Mobile SLAM at Facebook
Our Applied Machine Learning (AML) team, which takes the latest advances in AI research and turns them into infrastructure for new products, leveraged initial work done at Oculus in their Computer Vision group to build and deploy SLAM at scale. Along the way, there were three key engineering challenges.
Our SLAM library integrates features from multiple systems (ORB-SLAM, SVO, and LSD SLAM), but what really sets it apart is the library's performance optimization, down to the very last instruction. Having a SLAM system capable of running at 60 Hz on mobile devices is hard: every 16 milliseconds, your phone has to capture an image, find hundreds of interesting key points, match them with the same points in the previous frame, and then use trigonometry to determine where each of these points is in 3D space. Since there is so much going on, we needed to do lots of fine-grained optimization and rethinking of how these algorithms operate.
On top of that, the challenge of deploying mobile SLAM in the Facebook ecosystem is that our community uses a wide range of mobile devices. We want to support as many of these as possible, so part of our efforts are to ensure that our SLAM implementation is backward compatible.
You can see an example of this in the requirements for device calibration. Both iOS and Android phone models have unique characteristics, but Android is especially diverse, and there are thousands of device models with varying hardware capabilities. Each model has a different camera calibration of focal length, principal point, and distortion parameters, so that we can project 3D points into the camera space with sub-pixel accuracy.
Also, mobile devices have rolling-shutter cameras with autofocus and autoexposure, which need to be taken into account as well. As the camera focuses on things that are nearer and farther, this calibration changes; the IMU (inertial measurement unit, which tracks device acceleration and rotation) also needs to be calibrated; and the camera and IMU clocks need to be synchronized. We start with a rough calibration for each model, and fine-tune it for your specific device over time.
The Facebook app is already one of the more complex apps in the Android or iOS app stores, and we are constantly working to add exciting new features to the app while keeping its total size as small as possible. The original SLAM library was developed at Oculus, for a different use case, and was about 40MB in size, since it used multiple, large open-source libraries. We extracted the minimum SLAM functionality that would enable our work and refactored it to use common Facebook libraries, bringing the library size to under 1MB.
Creating compelling mobile AR requires more than just leveraging SLAM. We started exploring our first prototypes to place 3D art over the reconstructed surfaces from SLAM last November, and since then, started UX research on the most intuitive gestures to place and replace art, switch art, and rotate/pan/zoom art after it has already been placed, to let people accurately frame their compositions through their mobile devices. We explored how to recognize specific locations to place AR content, and to analyze the scene geometry to make virtual objects stick to the real surfaces.

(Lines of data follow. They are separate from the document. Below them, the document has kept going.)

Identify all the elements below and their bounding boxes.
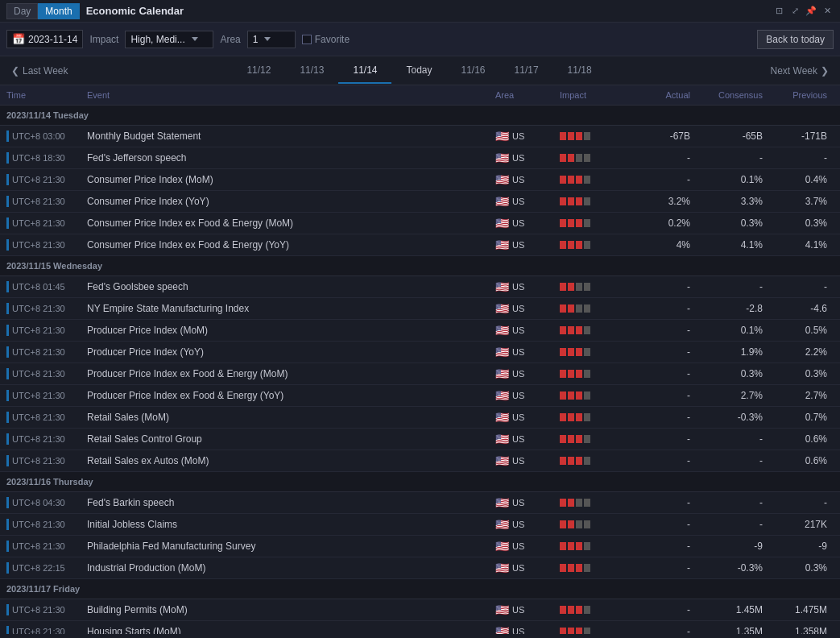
impact-bar-icon	[568, 435, 574, 443]
date-picker[interactable]: 📅 2023-11-14	[6, 30, 83, 48]
table-row[interactable]: UTC+8 21:30Producer Price Index ex Food …	[0, 363, 840, 385]
table-row[interactable]: UTC+8 21:30Producer Price Index (MoM)🇺🇸U…	[0, 320, 840, 342]
event-name: Retail Sales ex Autos (MoM)	[87, 455, 495, 466]
table-row[interactable]: UTC+8 18:30Fed's Jefferson speech🇺🇸US---	[0, 147, 840, 169]
tab-1112[interactable]: 11/12	[232, 58, 285, 84]
area-name: US	[512, 520, 524, 529]
table-row[interactable]: UTC+8 22:15Industrial Production (MoM)🇺🇸…	[0, 557, 840, 579]
impact-bar-icon	[568, 348, 574, 356]
toolbar: 📅 2023-11-14 Impact High, Medi... Area 1…	[0, 23, 840, 56]
table-row[interactable]: UTC+8 21:30Producer Price Index (YoY)🇺🇸U…	[0, 342, 840, 363]
impact-bar-icon	[568, 283, 574, 291]
consensus-value: -0.3%	[697, 562, 769, 574]
area-select[interactable]: 1	[247, 31, 296, 48]
next-week-nav[interactable]: Next Week ❯	[766, 62, 834, 80]
event-name: Retail Sales Control Group	[87, 433, 495, 445]
previous-value: -	[769, 497, 834, 508]
tab-1116[interactable]: 11/16	[447, 58, 500, 84]
consensus-value: 0.1%	[697, 325, 769, 336]
consensus-value: -2.8	[697, 303, 769, 314]
table-row[interactable]: UTC+8 21:30Housing Starts (MoM)🇺🇸US-1.35…	[0, 621, 840, 634]
area-cell: 🇺🇸US	[495, 302, 560, 315]
impact-bar-icon	[568, 219, 574, 227]
area-name: US	[512, 434, 524, 444]
impact-select[interactable]: High, Medi...	[125, 31, 213, 48]
section-header-2: 2023/11/16 Thursday	[0, 472, 840, 492]
maximize-icon[interactable]: ⤢	[788, 5, 801, 18]
table-row[interactable]: UTC+8 21:30Consumer Price Index (YoY)🇺🇸U…	[0, 191, 840, 213]
table-row[interactable]: UTC+8 21:30Building Permits (MoM)🇺🇸US-1.…	[0, 599, 840, 621]
impact-bar-icon	[560, 241, 566, 249]
table-row[interactable]: UTC+8 21:30Retail Sales (MoM)🇺🇸US--0.3%0…	[0, 407, 840, 429]
table-row[interactable]: UTC+8 04:30Fed's Barkin speech🇺🇸US---	[0, 492, 840, 514]
area-cell: 🇺🇸US	[495, 346, 560, 358]
impact-bar-icon	[568, 326, 574, 334]
impact-bar-icon	[576, 132, 582, 140]
table-row[interactable]: UTC+8 03:00Monthly Budget Statement🇺🇸US-…	[0, 126, 840, 147]
impact-cell	[560, 197, 632, 205]
area-cell: 🇺🇸US	[495, 540, 560, 553]
table-row[interactable]: UTC+8 21:30Initial Jobless Claims🇺🇸US--2…	[0, 514, 840, 536]
impact-bar-icon	[560, 326, 566, 334]
calendar-scroll-area[interactable]: 2023/11/14 TuesdayUTC+8 03:00Monthly Bud…	[0, 106, 840, 634]
row-indicator	[6, 497, 9, 508]
table-row[interactable]: UTC+8 01:45Fed's Goolsbee speech🇺🇸US---	[0, 276, 840, 298]
tab-day[interactable]: Day	[6, 3, 38, 19]
time-cell: UTC+8 01:45	[6, 281, 87, 292]
table-row[interactable]: UTC+8 21:30NY Empire State Manufacturing…	[0, 298, 840, 320]
chevron-down-icon	[192, 37, 198, 41]
flag-icon: 🇺🇸	[495, 367, 509, 380]
back-today-button[interactable]: Back to today	[757, 30, 834, 49]
event-name: Philadelphia Fed Manufacturing Survey	[87, 541, 495, 552]
impact-bar-icon	[576, 304, 582, 313]
event-name: Consumer Price Index (YoY)	[87, 196, 495, 207]
actual-value: 4%	[632, 239, 697, 251]
event-name: Fed's Barkin speech	[87, 497, 495, 508]
flag-icon: 🇺🇸	[495, 238, 509, 251]
impact-bar-icon	[584, 132, 590, 140]
previous-value: 0.3%	[769, 218, 834, 229]
favorite-checkbox[interactable]: Favorite	[302, 34, 350, 45]
table-row[interactable]: UTC+8 21:30Consumer Price Index ex Food …	[0, 213, 840, 234]
tab-today[interactable]: Today	[391, 58, 446, 84]
area-cell: 🇺🇸US	[495, 238, 560, 251]
last-week-nav[interactable]: ❮ Last Week	[6, 62, 72, 80]
impact-bar-icon	[568, 304, 574, 313]
pin-icon[interactable]: 📌	[805, 5, 817, 18]
tab-1114[interactable]: 11/14	[338, 58, 391, 84]
area-cell: 🇺🇸US	[495, 496, 560, 509]
tab-month[interactable]: Month	[38, 3, 79, 19]
impact-bar-icon	[576, 499, 582, 507]
row-indicator	[6, 541, 9, 552]
table-row[interactable]: UTC+8 21:30Retail Sales Control Group🇺🇸U…	[0, 429, 840, 450]
actual-value: 3.2%	[632, 196, 697, 207]
table-row[interactable]: UTC+8 21:30Producer Price Index ex Food …	[0, 385, 840, 407]
table-row[interactable]: UTC+8 21:30Consumer Price Index (MoM)🇺🇸U…	[0, 169, 840, 191]
impact-bar-icon	[568, 413, 574, 421]
event-name: Monthly Budget Statement	[87, 130, 495, 142]
tab-1117[interactable]: 11/17	[500, 58, 553, 84]
time-cell: UTC+8 04:30	[6, 497, 87, 508]
impact-cell	[560, 413, 632, 421]
row-indicator	[6, 239, 9, 251]
impact-bar-icon	[568, 132, 574, 140]
impact-bar-icon	[560, 197, 566, 205]
table-row[interactable]: UTC+8 21:30Retail Sales ex Autos (MoM)🇺🇸…	[0, 450, 840, 472]
area-name: US	[512, 325, 524, 335]
previous-value: -4.6	[769, 303, 834, 314]
previous-value: 0.3%	[769, 562, 834, 574]
previous-value: 0.3%	[769, 368, 834, 379]
flag-icon: 🇺🇸	[495, 130, 509, 143]
table-row[interactable]: UTC+8 21:30Philadelphia Fed Manufacturin…	[0, 536, 840, 557]
tab-1113[interactable]: 11/13	[285, 58, 338, 84]
time-cell: UTC+8 21:30	[6, 626, 87, 634]
event-name: Retail Sales (MoM)	[87, 412, 495, 423]
tab-1118[interactable]: 11/18	[553, 58, 606, 84]
actual-value: -	[632, 412, 697, 423]
impact-bar-icon	[560, 606, 566, 614]
restore-icon[interactable]: ⊡	[772, 5, 785, 18]
impact-bar-icon	[560, 628, 566, 634]
close-icon[interactable]: ✕	[821, 5, 834, 18]
table-row[interactable]: UTC+8 21:30Consumer Price Index ex Food …	[0, 234, 840, 256]
impact-bar-icon	[560, 132, 566, 140]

To create a better user experience, we also needed to account for the failure modes of our technologies and develop alternate solutions. To that end, we created the WorldTracker API, an umbrella interface that combines SLAM with other tracking algorithms to “place things in the world.” The current version of World Tracker transitions between SLAM and a gyroscope-enhanced image-based tracker to place things in the world, when SLAM is not confident about its location.
Facebook's first AR-driven art project with Heather Day
Having built these basic tools, it was time to work with an artist to help us learn new techniques of making AR feel authentic and part of everyday life. We invited Heather Day to the Menlo Park campus, where her artwork would be virtually installed. Any time she poured paint, made a brush stroke, drew a pattern, or made any other type of mark, the AML team captured those movements on camera and added them to a digital library.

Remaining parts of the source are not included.